300 Meter in den Wald geflohen
Wolfgang Ködel, studierter Maschinenbauer, gründet mit zwei Partnern eine Firma für Laserschneidtechnik. Der Betrieb läuft lange gut. Er wächst und wirft schon bald einen Jahresumsatz von einer Million D-Mark ab. Die Mitarbeiter können sich vor Aufträgen kaum retten, doch die Firma bestimmt zu diesem Zeitpunkt längst ihr Leben.
Einer von Ködels Partnern beginnt zu zweifeln und spielt mit Ausstiegsgedanken. Ein anderer kündigt, macht sich selbstständig und nimmt viele Kunden mit. Der Umsatz sinkt und Ködel wird lethargisch. Irgendwann schafft er es morgens nicht mehr, in die Firma zu gehen, bleibt zu Hause und bricht zusammen. Das Unternehmen geht insolvent. Ködel isoliert sich nun völlig, öffnet nicht mehr die Tür. Sein Haus wird verkauft, er soll ausziehen. Daraufhin beschließt er, zu fliehen: vor seinen Gläubigern, seinen Problemen, der ganzen Welt.
Ködel zieht in den Wald, wenige hundert Meter von seinem einstigen Haus entfernt. Dort lebt er drei Jahre allein in einem Zelt und ernährt sich von weggeworfenen Lebensmitteln in Supermarktcontainern. Der Mann, für den Natur schon immer ein Zufluchtsort vor dem Alltagsstress war, findet dort Stück für Stück zurück zu sich selbst. So lange, bis schließlich er gefunden wird.

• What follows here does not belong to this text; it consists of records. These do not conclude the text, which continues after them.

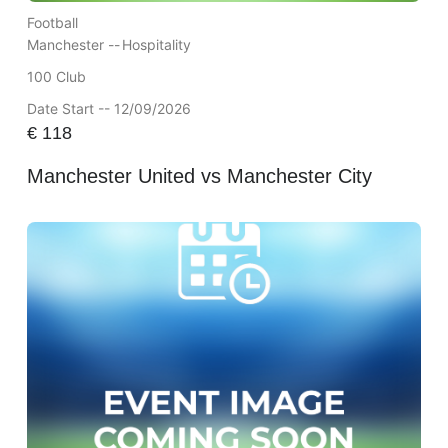
Football
Manchester --
Hospitality
100 Club
Date Start -- 12/09/2026
€
118
Manchester United vs Manchester City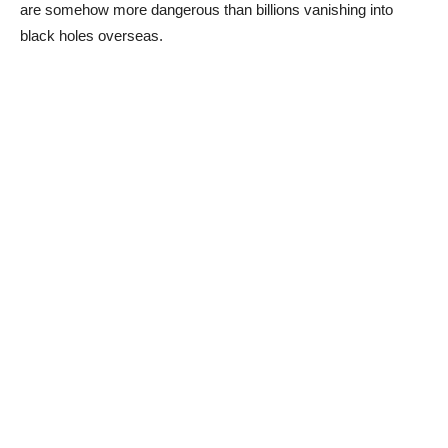
are somehow more dangerous than billions vanishing into
black holes overseas.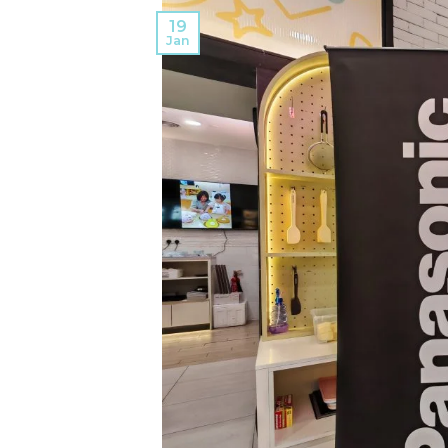
19
Jan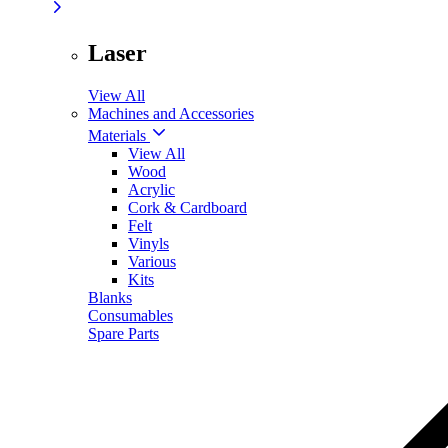
Laser
View All
Machines and Accessories
Materials
View All
Wood
Acrylic
Cork & Cardboard
Felt
Vinyls
Various
Kits
Blanks
Consumables
Spare Parts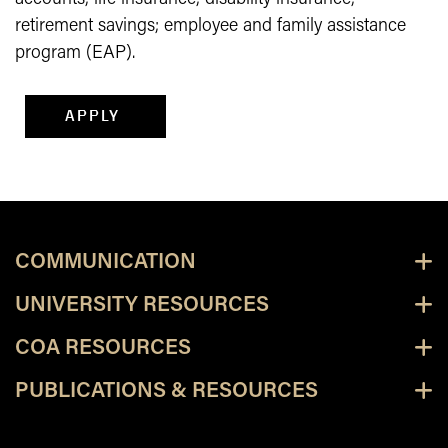
retirement savings; employee and family assistance
program (EAP).
APPLY
COMMUNICATION
UNIVERSITY RESOURCES
COA RESOURCES
PUBLICATIONS & RESOURCES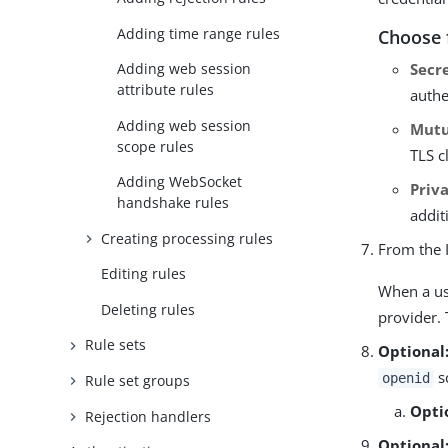
Adding time range rules
Choose 
Secr
Adding web session
attribute rules
authe
Adding web session
Mutu
scope rules
TLS c
Adding WebSocket
Priv
handshake rules
addit
Creating processing rules
From the
Editing rules
When a use
Deleting rules
provider. 
Rule sets
Optional
sc
openid
Rule set groups
Opti
Rejection handlers
Optional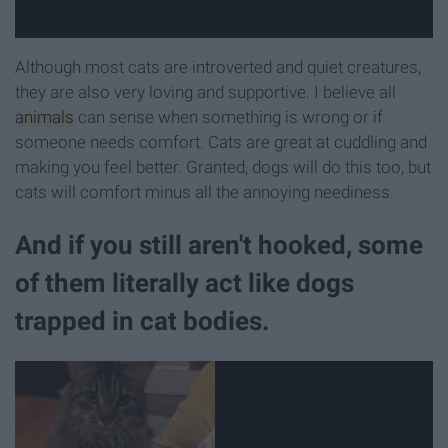
Although most cats are introverted and quiet creatures,
they are also very loving and supportive. I believe all
animals
can sense when something is wrong or if
someone needs comfort. Cats are great at cuddling and
making you feel better. Granted, dogs will do this too, but
cats will comfort minus all the annoying neediness.
And if you still aren't hooked, some
of them literally act like dogs
trapped in cat bodies.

Nichtchronologische Darstellung
Die Journalistin und Sachbuchautorin Sabine Eichhorst hat sich dieser wahren Geschichte angenommen und erzählt sie im vorliegenden Buch lebendig nach. Der Text wirft immer wieder Schlaglichter in die Vergangenheit des Protagonisten. Als Leser(in) kann so nachvollziehen, wie es zu Ködels radikalem Ausstieg kam. Liest man eingangs über seine Flucht in den Wald, beschreibt das darauffolgende Kapitel die Zeit seiner Existenzgründung. Die Erzählstränge werden nach und nach immer mehr verwoben, so dass allmählich ein Gesamtbild von Ködels Lebensgeschichte entsteht.
Der Entschluss des Mannes, alles hinter sich zu lassen und in den Wald zu ziehen, wirkt natürlich absurd. Dennoch findet man sich als Leser irgendwo darin wieder und entdeckt Sympathien für den Protagonisten. Ködels Lebensgeschichte demonstriert eindrucksvoll, welches Rädchen im Getriebe einer kapitalistischen Konsumgesellschaft man trotz aller empfundenen Selbstverwirklichung sein kann. Und sie zeigt ebenso, was es heißt, sich dagegen zu entscheiden und fortan ohne gesellschaftliche Konventionen zu leben.
Je weiter man Ködel während seiner Metamorphose vom profitorientierten Unternehmer zum Überlebenskünstler im Wald folgt, desto mehr scheinen gesellschaftliche Kategorien zu verschwimmen. Es zeigt sich, dass der vermeintliche gesellschaftliche Abstieg des Protagonisten zugleich seinen persönlichen Aufstieg bedeutet. Dass ein Schritt zurück gleichzeitig zwei Schritte vorwärts sein können und privates Glück nicht unbedingt mit beruflichem Erfolg einhergeht.
An Grundsätzliches rührend
Das Buch regt dazu an, gesellschaftliche Normen zu hinterfragen. Was bedeutet "Erfolg"? Wie definiert man Glück? Was ist Freiheit? Wer sind die "Gewinner" und "Verlierer" unserer Gesellschaft? Aus dem Werk geht hervor, dass diese Fragen gar nicht so einfach zu beantworten sind. "Der Mann im Wald" zeigt aber auch, dass die Gesellschaft einen nicht loslässt, nur weil man beschlossen hat, ohne sie auszukommen. So taucht bei der Lektüre immer wieder die Frage auf: Frei sein – was ist das und inwieweit darf man das? Welche Vorteile hat es, sich zu integrieren?
Ganz nebenbei beschreibt die Autorin das Burnout-Syndrom. Der Leser erfährt, was dieser Erschöpfungszustand mit einem anstellt und wo er hinführen kann, obgleich Ködels Beispiel natürlich extrem ist. Nichtsdestoweniger kann man das Buch als einen Appell verstehen, sich mit dem eigenen Leben bewusster auseinanderzusetzen und auf sich selbst zu achten.